Go through each line of the entries below and tally those containing the string "FineArt"; give only the total.

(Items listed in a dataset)
○ ○ ○ ○ ○ ○ ○
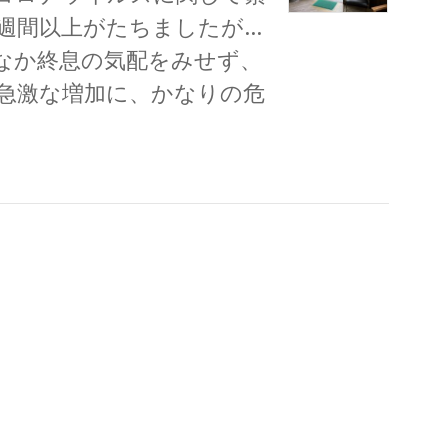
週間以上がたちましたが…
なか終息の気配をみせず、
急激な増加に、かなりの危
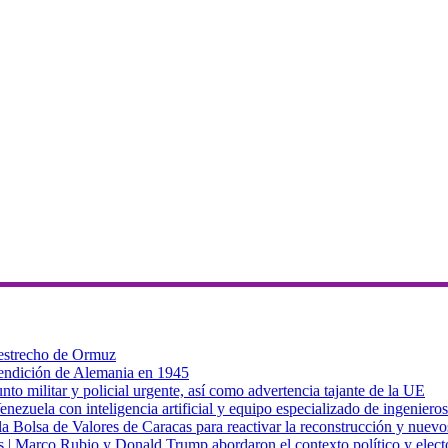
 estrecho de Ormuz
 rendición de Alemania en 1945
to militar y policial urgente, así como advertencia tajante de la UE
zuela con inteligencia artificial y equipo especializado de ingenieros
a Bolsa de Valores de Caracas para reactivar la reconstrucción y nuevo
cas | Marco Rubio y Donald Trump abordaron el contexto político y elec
○ ○ ○ ○ ○ ○ ○
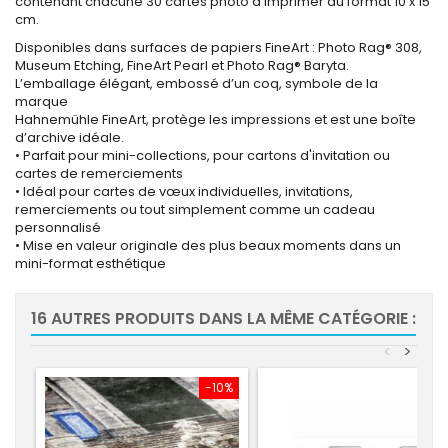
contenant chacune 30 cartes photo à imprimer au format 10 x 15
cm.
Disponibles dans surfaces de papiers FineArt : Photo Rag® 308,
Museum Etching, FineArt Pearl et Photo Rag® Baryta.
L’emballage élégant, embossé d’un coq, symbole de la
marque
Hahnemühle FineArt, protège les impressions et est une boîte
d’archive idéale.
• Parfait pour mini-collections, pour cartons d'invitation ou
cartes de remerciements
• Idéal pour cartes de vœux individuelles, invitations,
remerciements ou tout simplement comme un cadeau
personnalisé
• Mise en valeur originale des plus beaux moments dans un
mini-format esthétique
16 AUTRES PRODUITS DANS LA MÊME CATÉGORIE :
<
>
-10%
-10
○ ○ ○ ○ ○ ○ ○
Output>
3